Language, Assessment & Disciplinary Specialism in UK-China TNE Conference
Keynote and Invited Speakers
Keynote Speakers
Professor Jim McKinley, University College London
Jim McKinley, SFHEA, is Professor of Applied Linguistics at University College London. He has taught in higher education in the UK, Japan, Australia, and Uganda, as well as US schools. His research targets implications of globalization for L2 writing, language education, and higher education studies, particularly the teaching-research nexus and English medium instruction. Jim is co-author and co-editor of several books on research methods in applied linguistics. He is an Editor-in-Chief of the journal System, and a co-Editor of the Cambridge Elements series Language Teaching (Cambridge University Press).
Professor Heath Rose, University of Oxford
Heath Rose is Professor of Applied Linguistics at the Department of Education, University of Oxford. He is the coordinator of the English Medium Instruction Research Group and runs the wider EMI Oxford Research Network. Heath’s research interests are situated within the field of language teaching and language learning. He has published books on Global Englishes, research methods, and data collection. He is series co-editor of Cambridge Elements in Language Teaching. Before moving into academia, Heath worked as a language instructor in a range of settings in Australia and Japan.
Invited Speakers
John Airey, Stockholm University and Uppsala University
John Airey is Professor of University Science Education at Stockholm University and Reader in Physics Education Research at Uppsala University. In his PhD, John examined the consequences of using two languages (Swedish and English) to teach undergraduate physics in Sweden. Today, his research focuses on social semiotics and the development of disciplinary literacy. John examines the teaching of physics through the medium of written and spoken languages, mathematics, diagrams, graphs, simulations, computer code, hands-on experimentation, observation, etc. By understanding how these various semiotic systems work together to create disciplinary knowledge, we can better understand how to teach our students.

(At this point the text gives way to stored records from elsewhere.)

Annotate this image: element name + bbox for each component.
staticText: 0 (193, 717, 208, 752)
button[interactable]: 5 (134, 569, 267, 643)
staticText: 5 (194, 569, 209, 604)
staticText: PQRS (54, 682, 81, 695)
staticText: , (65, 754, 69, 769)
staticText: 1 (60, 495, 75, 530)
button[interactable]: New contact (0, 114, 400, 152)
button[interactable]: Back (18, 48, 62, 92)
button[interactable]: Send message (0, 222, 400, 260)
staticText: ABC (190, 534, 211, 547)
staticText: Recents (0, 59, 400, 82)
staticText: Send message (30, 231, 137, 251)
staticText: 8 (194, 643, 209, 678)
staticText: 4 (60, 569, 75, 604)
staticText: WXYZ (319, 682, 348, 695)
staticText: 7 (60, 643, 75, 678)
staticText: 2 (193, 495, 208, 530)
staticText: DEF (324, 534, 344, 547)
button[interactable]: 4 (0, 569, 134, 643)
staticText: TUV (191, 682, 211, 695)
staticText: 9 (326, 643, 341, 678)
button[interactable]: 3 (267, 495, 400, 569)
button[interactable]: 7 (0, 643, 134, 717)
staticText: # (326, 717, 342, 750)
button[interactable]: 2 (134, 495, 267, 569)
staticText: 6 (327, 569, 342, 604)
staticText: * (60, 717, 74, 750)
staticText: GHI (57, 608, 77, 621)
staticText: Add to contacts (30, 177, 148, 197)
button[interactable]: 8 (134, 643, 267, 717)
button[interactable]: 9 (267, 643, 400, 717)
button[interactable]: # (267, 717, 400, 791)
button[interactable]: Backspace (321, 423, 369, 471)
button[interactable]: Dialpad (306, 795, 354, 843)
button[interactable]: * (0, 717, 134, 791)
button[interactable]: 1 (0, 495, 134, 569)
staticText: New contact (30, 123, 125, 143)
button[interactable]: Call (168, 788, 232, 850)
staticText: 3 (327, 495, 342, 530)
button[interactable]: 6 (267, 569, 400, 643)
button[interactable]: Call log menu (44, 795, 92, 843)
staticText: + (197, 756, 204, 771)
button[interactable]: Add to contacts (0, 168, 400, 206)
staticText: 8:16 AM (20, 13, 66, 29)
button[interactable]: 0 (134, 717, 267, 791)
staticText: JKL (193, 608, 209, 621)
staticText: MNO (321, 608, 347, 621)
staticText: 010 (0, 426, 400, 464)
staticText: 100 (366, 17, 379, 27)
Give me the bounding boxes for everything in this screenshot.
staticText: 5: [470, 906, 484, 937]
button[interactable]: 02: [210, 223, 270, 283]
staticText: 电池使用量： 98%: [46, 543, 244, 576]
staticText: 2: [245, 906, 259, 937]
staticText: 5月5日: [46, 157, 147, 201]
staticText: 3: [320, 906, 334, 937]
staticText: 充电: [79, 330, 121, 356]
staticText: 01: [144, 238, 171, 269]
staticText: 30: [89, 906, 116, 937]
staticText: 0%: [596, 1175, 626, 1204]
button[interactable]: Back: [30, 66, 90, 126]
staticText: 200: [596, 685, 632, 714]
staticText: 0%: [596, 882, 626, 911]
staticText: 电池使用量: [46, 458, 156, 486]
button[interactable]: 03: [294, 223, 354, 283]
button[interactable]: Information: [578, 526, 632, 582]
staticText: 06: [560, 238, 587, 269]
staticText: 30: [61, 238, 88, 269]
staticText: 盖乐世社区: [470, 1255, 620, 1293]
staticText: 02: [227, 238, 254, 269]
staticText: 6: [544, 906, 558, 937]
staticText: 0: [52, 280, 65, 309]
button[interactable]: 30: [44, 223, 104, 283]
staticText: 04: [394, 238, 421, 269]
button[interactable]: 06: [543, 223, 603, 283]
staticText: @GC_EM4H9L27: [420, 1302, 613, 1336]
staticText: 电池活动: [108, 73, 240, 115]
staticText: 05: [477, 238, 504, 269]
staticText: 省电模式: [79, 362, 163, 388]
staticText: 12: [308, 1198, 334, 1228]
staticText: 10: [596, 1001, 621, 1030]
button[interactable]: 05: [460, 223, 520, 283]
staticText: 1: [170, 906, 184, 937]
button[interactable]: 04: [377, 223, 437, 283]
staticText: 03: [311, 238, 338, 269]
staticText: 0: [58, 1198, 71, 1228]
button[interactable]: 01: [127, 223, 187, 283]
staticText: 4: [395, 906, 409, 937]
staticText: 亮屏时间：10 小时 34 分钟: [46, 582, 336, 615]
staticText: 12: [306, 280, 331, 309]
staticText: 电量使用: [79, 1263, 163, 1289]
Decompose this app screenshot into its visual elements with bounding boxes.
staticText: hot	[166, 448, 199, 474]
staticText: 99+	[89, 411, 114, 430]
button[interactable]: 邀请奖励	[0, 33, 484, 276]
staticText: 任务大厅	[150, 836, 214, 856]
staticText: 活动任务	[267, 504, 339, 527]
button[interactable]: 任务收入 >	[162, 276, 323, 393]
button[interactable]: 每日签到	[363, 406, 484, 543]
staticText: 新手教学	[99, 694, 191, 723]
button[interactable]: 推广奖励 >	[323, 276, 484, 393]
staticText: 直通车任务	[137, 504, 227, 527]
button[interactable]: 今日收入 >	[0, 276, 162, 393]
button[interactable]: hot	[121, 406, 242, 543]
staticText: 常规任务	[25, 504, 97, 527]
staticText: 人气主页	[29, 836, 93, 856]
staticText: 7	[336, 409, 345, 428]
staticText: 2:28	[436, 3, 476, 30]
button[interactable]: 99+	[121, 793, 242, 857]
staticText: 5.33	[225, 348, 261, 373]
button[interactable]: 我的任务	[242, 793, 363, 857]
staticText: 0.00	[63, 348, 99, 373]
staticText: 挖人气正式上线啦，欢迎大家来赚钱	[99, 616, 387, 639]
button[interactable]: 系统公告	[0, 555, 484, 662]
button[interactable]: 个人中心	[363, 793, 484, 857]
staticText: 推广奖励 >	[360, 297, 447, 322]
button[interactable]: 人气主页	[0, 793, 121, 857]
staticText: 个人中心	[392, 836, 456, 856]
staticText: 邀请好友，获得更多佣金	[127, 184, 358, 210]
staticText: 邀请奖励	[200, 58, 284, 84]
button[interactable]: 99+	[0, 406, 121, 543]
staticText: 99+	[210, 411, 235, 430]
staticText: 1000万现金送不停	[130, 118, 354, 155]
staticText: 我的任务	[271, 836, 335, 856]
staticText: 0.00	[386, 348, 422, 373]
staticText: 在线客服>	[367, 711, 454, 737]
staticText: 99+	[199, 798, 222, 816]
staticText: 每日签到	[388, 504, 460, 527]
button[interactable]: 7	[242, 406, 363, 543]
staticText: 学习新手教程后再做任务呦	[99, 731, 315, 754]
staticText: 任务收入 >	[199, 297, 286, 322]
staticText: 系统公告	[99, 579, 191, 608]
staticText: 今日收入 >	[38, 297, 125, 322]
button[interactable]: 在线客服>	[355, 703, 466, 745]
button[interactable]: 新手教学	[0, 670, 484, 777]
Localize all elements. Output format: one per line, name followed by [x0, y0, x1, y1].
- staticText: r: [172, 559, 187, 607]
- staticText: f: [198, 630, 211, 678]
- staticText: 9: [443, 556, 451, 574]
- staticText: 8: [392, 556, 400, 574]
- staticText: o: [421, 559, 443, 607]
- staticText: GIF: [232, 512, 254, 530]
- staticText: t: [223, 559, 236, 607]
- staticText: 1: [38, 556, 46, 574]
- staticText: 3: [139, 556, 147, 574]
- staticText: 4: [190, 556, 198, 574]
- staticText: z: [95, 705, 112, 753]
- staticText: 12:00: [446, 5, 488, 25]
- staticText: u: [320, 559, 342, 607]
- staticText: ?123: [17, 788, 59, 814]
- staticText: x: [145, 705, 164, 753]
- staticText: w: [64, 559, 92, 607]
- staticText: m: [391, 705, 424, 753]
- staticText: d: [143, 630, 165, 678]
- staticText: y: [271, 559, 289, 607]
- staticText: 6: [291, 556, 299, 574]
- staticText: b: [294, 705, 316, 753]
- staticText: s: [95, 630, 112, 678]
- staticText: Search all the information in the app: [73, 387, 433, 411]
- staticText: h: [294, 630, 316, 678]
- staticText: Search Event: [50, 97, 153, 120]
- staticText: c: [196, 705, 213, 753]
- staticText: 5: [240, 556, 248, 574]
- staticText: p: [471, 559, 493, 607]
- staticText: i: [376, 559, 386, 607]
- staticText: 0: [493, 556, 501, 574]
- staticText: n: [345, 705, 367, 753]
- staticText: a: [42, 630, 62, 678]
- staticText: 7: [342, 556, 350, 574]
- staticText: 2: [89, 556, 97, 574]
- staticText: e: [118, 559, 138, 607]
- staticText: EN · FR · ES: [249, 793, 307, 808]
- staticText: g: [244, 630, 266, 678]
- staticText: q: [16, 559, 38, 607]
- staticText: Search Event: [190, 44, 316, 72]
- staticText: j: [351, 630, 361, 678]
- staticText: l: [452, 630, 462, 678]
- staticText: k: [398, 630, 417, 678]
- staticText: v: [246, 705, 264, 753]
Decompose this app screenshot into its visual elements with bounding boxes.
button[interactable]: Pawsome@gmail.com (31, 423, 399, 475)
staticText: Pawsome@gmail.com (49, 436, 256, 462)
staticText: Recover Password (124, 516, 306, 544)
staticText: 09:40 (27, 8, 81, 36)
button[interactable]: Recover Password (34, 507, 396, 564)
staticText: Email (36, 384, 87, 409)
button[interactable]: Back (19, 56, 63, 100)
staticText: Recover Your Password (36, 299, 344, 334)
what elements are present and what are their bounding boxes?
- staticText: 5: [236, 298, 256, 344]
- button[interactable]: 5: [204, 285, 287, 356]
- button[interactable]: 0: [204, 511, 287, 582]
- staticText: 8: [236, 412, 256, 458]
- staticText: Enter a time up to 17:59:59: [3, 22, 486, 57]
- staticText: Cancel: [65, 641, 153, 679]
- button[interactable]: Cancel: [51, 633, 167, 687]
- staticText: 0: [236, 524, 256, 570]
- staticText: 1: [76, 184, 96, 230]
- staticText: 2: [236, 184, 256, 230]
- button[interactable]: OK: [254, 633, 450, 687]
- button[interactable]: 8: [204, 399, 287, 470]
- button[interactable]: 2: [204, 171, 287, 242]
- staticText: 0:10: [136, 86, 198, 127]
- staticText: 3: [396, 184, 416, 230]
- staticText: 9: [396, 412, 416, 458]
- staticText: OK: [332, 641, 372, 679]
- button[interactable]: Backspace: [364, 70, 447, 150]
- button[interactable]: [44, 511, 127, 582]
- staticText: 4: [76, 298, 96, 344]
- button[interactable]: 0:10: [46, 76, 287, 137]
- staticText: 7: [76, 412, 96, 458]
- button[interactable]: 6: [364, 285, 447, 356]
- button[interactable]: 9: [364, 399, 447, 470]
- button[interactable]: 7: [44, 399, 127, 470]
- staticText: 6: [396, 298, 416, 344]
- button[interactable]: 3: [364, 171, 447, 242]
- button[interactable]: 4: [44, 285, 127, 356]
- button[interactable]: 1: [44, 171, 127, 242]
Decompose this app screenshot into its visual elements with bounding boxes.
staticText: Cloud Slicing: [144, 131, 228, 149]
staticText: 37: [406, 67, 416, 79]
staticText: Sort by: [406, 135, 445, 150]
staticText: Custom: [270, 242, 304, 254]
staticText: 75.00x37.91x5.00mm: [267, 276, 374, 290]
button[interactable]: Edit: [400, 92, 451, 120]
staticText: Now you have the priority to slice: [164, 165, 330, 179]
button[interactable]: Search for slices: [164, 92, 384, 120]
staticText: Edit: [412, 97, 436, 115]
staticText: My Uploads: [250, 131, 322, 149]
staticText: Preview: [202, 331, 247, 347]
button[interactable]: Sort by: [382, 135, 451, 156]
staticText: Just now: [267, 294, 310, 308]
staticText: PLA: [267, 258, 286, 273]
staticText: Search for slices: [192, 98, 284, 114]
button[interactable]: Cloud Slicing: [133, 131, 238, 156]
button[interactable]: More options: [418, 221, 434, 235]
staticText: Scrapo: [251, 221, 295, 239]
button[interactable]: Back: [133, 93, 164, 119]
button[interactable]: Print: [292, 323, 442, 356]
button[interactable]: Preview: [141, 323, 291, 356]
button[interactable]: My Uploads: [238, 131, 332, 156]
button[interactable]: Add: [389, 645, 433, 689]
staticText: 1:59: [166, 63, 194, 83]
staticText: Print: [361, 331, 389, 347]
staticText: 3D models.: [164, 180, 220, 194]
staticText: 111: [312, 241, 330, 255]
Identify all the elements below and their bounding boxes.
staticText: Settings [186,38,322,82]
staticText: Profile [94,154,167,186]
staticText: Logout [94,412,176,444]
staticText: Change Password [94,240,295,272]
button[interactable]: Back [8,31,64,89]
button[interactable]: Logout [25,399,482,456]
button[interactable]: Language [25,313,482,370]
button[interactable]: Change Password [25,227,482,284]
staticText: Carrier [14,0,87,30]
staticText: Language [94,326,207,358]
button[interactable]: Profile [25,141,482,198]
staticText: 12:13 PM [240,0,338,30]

Katrien Deroey, University of Luxembourg
Katrien Deroey is a Professor in Applied Linguistics and Language Teaching at the multilingual University of Luxembourg, where she is Head of English at the Language Centre and a linguistics lecturer. As a corpus linguist and EAP practitioner, her main research interests are lecture discourse and lecturer training for English Medium Instruction. She guest-edited a special issue of the Journal of English for Academic Purposes entitled 'Lecture discourse and lecturer training', which also contains her article ‘English medium instruction lecturer training programmes: content, delivery, ways forward’ (2023). Her interest in lecture discourse and lecturer training dates back to twenty years ago, when she was tasked with creating a course for English medium lecturers at Ghent University (Belgium). Before joining the University of Luxembourg, Katrien taught linguistics and EAP in the UK, Belgium and Vietnam.